Photograph by: Adrian Dennis, AFP/Getty Images
BY ERIC KOREEN, NATIONAL POST - Good day. It is July 28th. Do you know where your favourite league's lawyers are?

Yes, we are 28 days into the NBA lockout, and the league and its players' association have yet to meet since all activity was shut down. A report has surfaced that the two sides will meet sometime in early August, but nothing has been announced as of yet.

This, of course, is what everybody expected. During the 1999 lockout, the two sides did not meet until early August. (And hey, why wouldn't you want to copy the process that resulted in a bastardized 50-game season?) This time around, the gulf between the two sides might be even wider, making a starting point for the resumption of negotiations tougher to find.

But just because this is what was expected does not make it right. The NFL ended its lockout on Monday night, after it had dragged on for more than four months. The consensus is that the NFL deal was a lot simpler to come by than the NBA deal will be. Simply: The NFL is outrageously profitable, while the NBA, even if it is making money, has some franchises that are disasters.

If anything, the amount of time it took for the NFL to solve its issues should be driving the two sides in the NBA back to the boardroom immediately. Sure, conventional wisdom is things will not get serious until players start to miss paycheques and games start being cancelled, but that is a self-fulfilling prophecy. If everyone can see that missing games and negotiating into the wintertime is the likely result, they have the power to attempt to change that, to take steps to find some sort of common ground.
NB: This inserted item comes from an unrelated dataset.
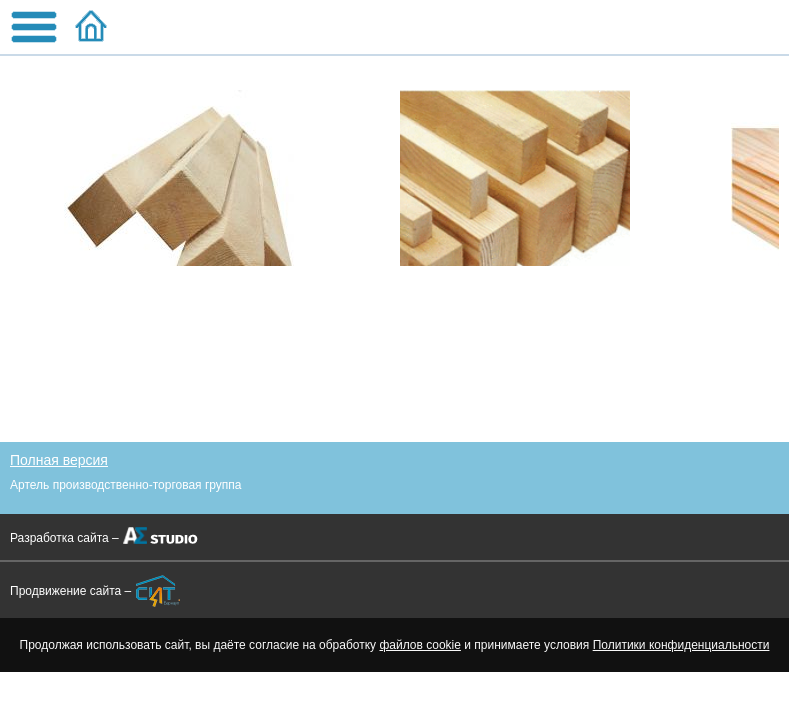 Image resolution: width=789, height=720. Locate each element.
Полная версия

Alas, the two sides are doing the exact opposite. Within the last few weeks, the NBA has released its schedule, which just happened to come out weeks earlier than it usually does during business-as-usual seasons. This was the league at its most passive aggressive: "Hey, look at these games. It would be cool if they happened, huh?" The league also buried news of the 4.3% growth of its basketball-related income last season in a Friday-at-5 p.m. press release. That is the time, historically, when press releases are sent to keep information out of the news cycle.

The league is not alone, though. In a justifiably scathing indictment, CBS Sports writer Ken Berger ripped some of the league's star players in a column on Tuesday, saying many have been more concerned with selling shoes than pushing the sides back to the table this month. Sure, there is the talk of a few stars going to Europe - Deron Williams has already signed with a Turkish club - and that could give the players some leverage when it comes to negotiating. Still, that is not leadership. There are not enough jobs in Europe to satisfy the 400-plus players in the NBA. At best, a few stars will sign on, and a few role players will lock themselves into guaranteed deals with no option to return to the league this year if the lockout is solved.

Right now, both sides are engaging in publicity warfare, whether they admit it or not, trying to garner public support. There are two flaws with that plan. First, the NFL is back, and a large portion of Americans will be too consumed by that to care about who is on the right side of morality in another battle between billionaires and millionaires.

Secondly, by getting involved with such petty actions, both sides look from the outside as if they do not care about bridging the vast gap and getting the league up and operating again. And if they don't care, why should anyone else?